Appeal by the People from an Appeal order of the Supreme Court, Kings County (Kramer, J.), entered October 11, 1985, which granted that branch of the defendant’s omnibus motion which was to suppress physical evidence.

Ordered that the order is reversed, on the law and the facts, that branch of the defendant’s omnibus motion which was to suppress physical evidence is denied, and the matter is remitted to the Supreme Court, Kings County, for further proceedings.

While on patrol at approximately 2:40 a.m. on February 18, 1982, Police Officer Arthur Runnions and his partner were approached by a man who told them that three men who had previously robbed him at gunpoint were one block away at the *716Carribean Bar. To verify this information the man produced a piece of paper indicating the robbery case number and the detective to whom this complaint had been assigned. The victim described the three perpetrators as male blacks, 25 to 30 years of age, one wearing a gray sheepskin coat, another wearing a brown sheepskin coat, and the third wearing a long light brown coat and a blue hat. The last man was also described as possibly armed because he had carried the gun during the prior robbery.

Within approximately five minutes of receiving this information, the police entered the bar and found only three men matching the victim’s description of the three perpetrators. The police first noticed the two men in the gray and brown sheepskin coats, who were each removed from the bar by the officers. The police then spotted the defendant, who was wearing a long light brown coat and a blue hat, walking toward the restroom. The police followed the defendant into the restroom where he was inside a closed stall. They opened the door of the stall and observed that the defendant was carrying a gun.

Although the victim was unable to identify the defendant or the other men as the perpetrators of the earlier robbery, the defendant was charged with criminal possession of a weapon in the third degree. The defendant moved, inter alia, to suppress the gun and suppression was granted.
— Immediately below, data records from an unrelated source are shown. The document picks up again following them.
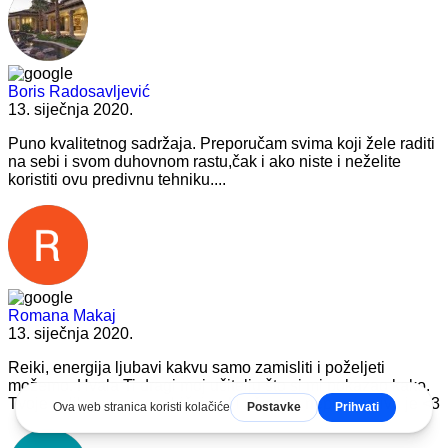
Boris Radosavljević
13. siječnja 2020.
Puno kvalitetnog sadržaja. Preporučam svima koji žele raditi
na sebi i svom duhovnom rastu,čak i ako niste i neželite
koristiti ovu predivnu tehniku....
Romana Makaj
13. siječnja 2020.
Reiki, energija ljubavi kakvu samo zamisliti i poželjeti
možemo. Hvala Ti dragi moj učitelju što si mi pokazao kako.
Tvoje veliko srce, nesebični rad i učenje - neprocjenjivo je <3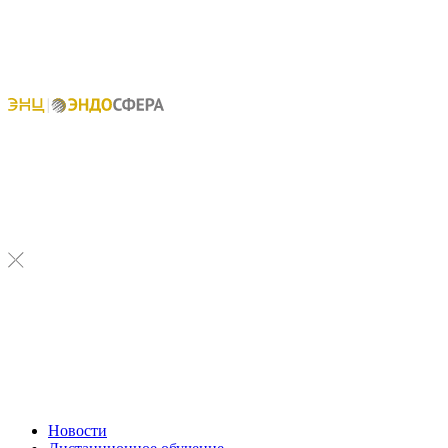
Новости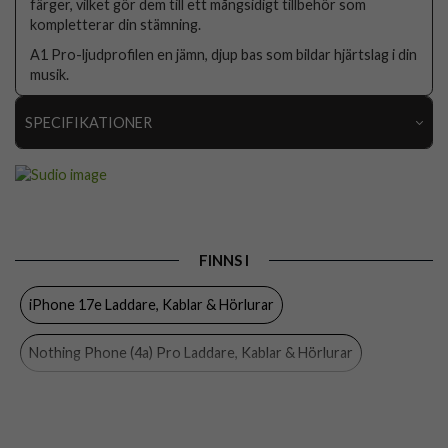
färger, vilket gör dem till ett mångsidigt tillbehör som
kompletterar din stämning.
A1 Pro-ljudprofilen en jämn, djup bas som bildar hjärtslag i din
musik.
SPECIFIKATIONER
Artikelnummer
95837
Produkttyp
Hörlurar
Egenskaper
ANC, Trådlös
FINNS I
Färg
Brun
iPhone 17e Laddare, Kablar & Hörlurar
Material
Plast
Varumärke
Sudio
Nothing Phone (4a) Pro Laddare, Kablar & Hörlurar
Tillverkarens art nr
A1PROSND
Nothing Phone (4a) Laddare, Kablar & Hörlurar
EAN
7350071386897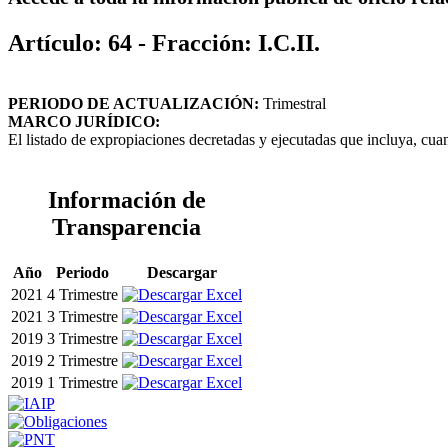
Artículo: 64 - Fracción: I.C.II.
PERIODO DE ACTUALIZACIÓN:
Trimestral
MARCO JURÍDICO:
El listado de expropiaciones decretadas y ejecutadas que incluya, cuan
Información de
Transparencia
Año
Periodo
Descargar
2021
4 Trimestre
2021
3 Trimestre
2019
3 Trimestre
2019
2 Trimestre
2019
1 Trimestre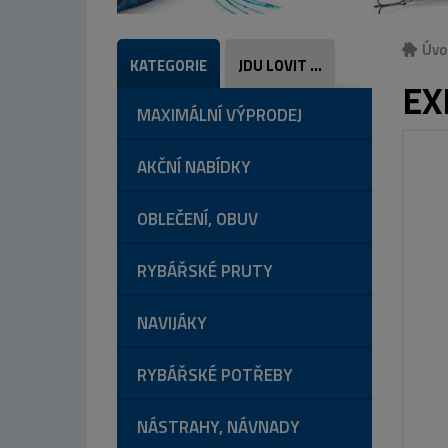
Úvo
KATEGORIE
JDU LOVIT ...
EX
MAXIMÁLNÍ VÝPRODEJ
AKČNÍ NABÍDKY
OBLEČENÍ, OBUV
RYBÁŘSKÉ PRUTY
NAVIJÁKY
RYBÁŘSKÉ POTŘEBY
NÁSTRAHY, NÁVNADY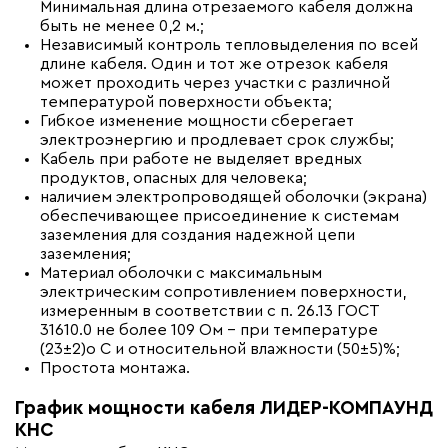
Минимальная длина отрезаемого кабеля должна
быть не менее 0,2 м.;
Независимый контроль тепловыделения по всей
длине кабеля. Один и тот же отрезок кабеля
может проходить через участки с различной
температурой поверхности объекта;
Гибкое изменение мощности сберегает
электроэнергию и продлевает срок службы;
Кабель при работе не выделяет вредных
продуктов, опасных для человека;
наличием электропроводящей оболочки (экрана)
обеспечивающее присоединение к системам
заземления для создания надежной цепи
заземления;
Материал оболочки с максимальным
электрическим сопротивлением поверхности,
измеренным в соответствии с п. 26.13 ГОСТ
31610.0 не более 109 Ом – при температуре
(23±2)о С и относительной влажности (50±5)%;
Простота монтажа.
График мощности кабеля ЛИДЕР-КОМПАУНД
КНС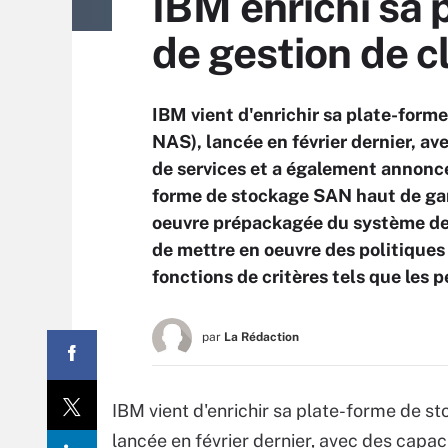
IBM enrichi sa
de gestion de c
IBM vient d'enrichir sa plate-for
NAS), lancée en février dernier, a
de services et a également annonc
forme de stockage SAN haut de ga
oeuvre prépackagée du système de 
de mettre en oeuvre des politique
fonctions de critères tels que les 
par
La Rédaction
IBM vient d'enrichir sa plate-forme de 
lancée en février dernier, avec des capa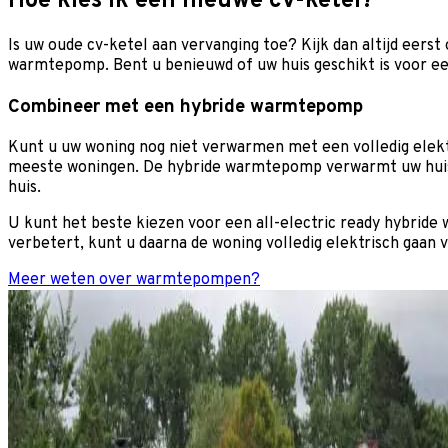
Hoe kies ik een nieuwe cv-ketel?
Is uw oude cv-ketel aan vervanging toe? Kijk dan altijd ee
warmtepomp. Bent u benieuwd of uw huis geschikt is voor
Combineer met een hybride warmtepomp
Kunt u uw woning nog niet verwarmen met een volledig ele
meeste woningen. De hybride warmtepomp verwarmt uw huis he
huis.
U kunt het beste kiezen voor een all-electric ready hybrid
verbetert, kunt u daarna de woning volledig elektrisch gaan
Meer weten over warmtepompen?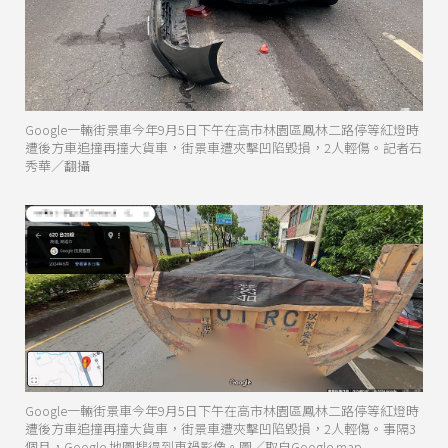
Google一輛街景車今年9月5日下午在高市林園區鳳林二路停等紅燈時
遭後方車追撞再撞大貨車，街景車遭夾擊凹陷毀損，2人輕傷。記者石
秀華／翻攝
Google一輛街景車今年9月5日下午在高市林園區鳳林二路停等紅燈時
遭後方車追撞再撞大貨車，街景車遭夾擊凹陷毀損，2人輕傷。事隔3
個月，Google 地圖搜得到車禍影像。圖／取自Google map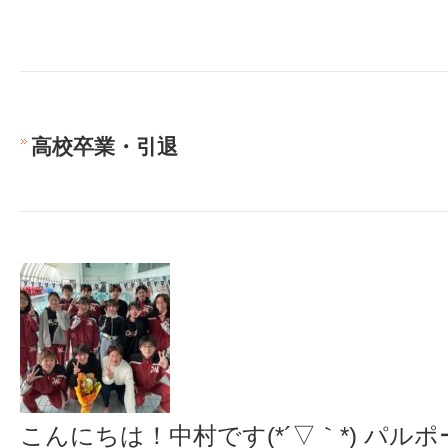
高校卒業・引退
こんにちは！中村です(*´▽｀*) パ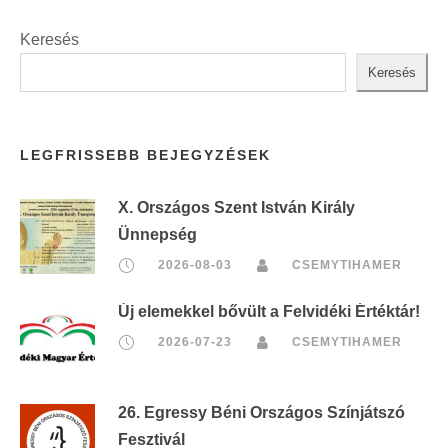
Keresés
Keresés
LEGFRISSEBB BEJEGYZÉSEK
X. Országos Szent István Király
Ünnepség
2026-08-03
CSEMYTIHAMER
Új elemekkel bővült a Felvidéki Értéktár!
2026-07-23
CSEMYTIHAMER
26. Egressy Béni Országos Színjátszó
Fesztivál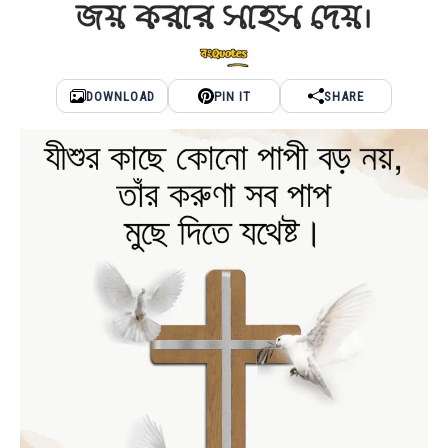
DOWNLOAD
PIN IT
SHARE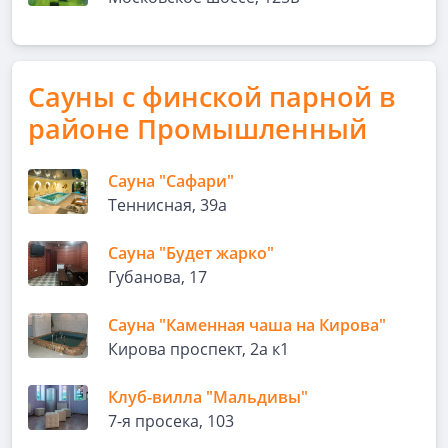
Сауны с финской парной в
районе Промышленный
Сауна "Сафари"
Теннисная, 39а
Сауна "Будет жарко"
Губанова, 17
Сауна "Каменная чаша на Кирова"
Кирова проспект, 2а к1
Клуб-вилла "Мальдивы"
7-я просека, 103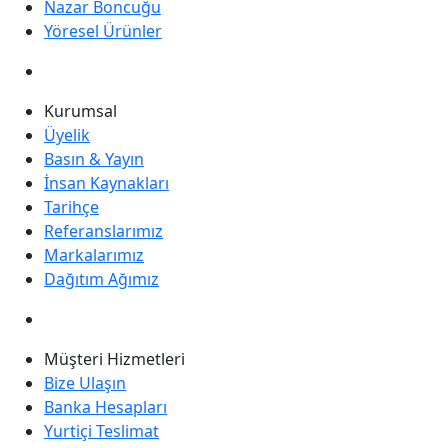
Nazar Boncuğu
Yöresel Ürünler
Kurumsal
Üyelik
Basın & Yayın
İnsan Kaynakları
Tarihçe
Referanslarımız
Markalarımız
Dağıtım Ağımız
Müşteri Hizmetleri
Bize Ulaşın
Banka Hesapları
Yurtiçi Teslimat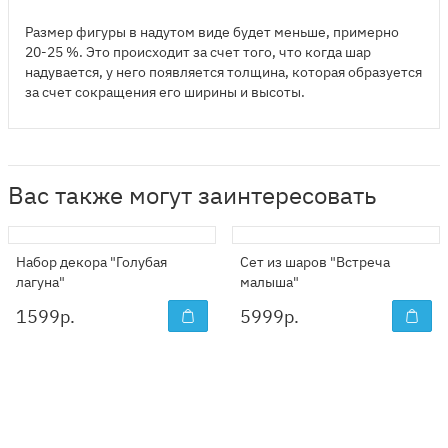
Размер фигуры в надутом виде будет меньше, примерно
20-25 %. Это происходит за счет того, что когда шар
надувается, у него появляется толщина, которая образуется
за счет сокращения его ширины и высоты.
Вас также могут заинтересовать
Набор декора "Голубая
Сет из шаров "Встреча
лагуна"
малыша"
1599
р.
5999
р.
We reverse.

Despite the defendant’s reasonable expectation of privacy in the restroom stall (see, People v Milom, 75 AD2d 68, 70), the information received by the police from the victim, when coupled with their own observations, provided them with a reasonable basis to enter the stall and, upon observing the gun, they had probable cause to arrest the defendant (cf. People v La Pene, 40 NY2d 210). Bracken, J. P., Brown, Niehoff and Eiber, JJ., concur.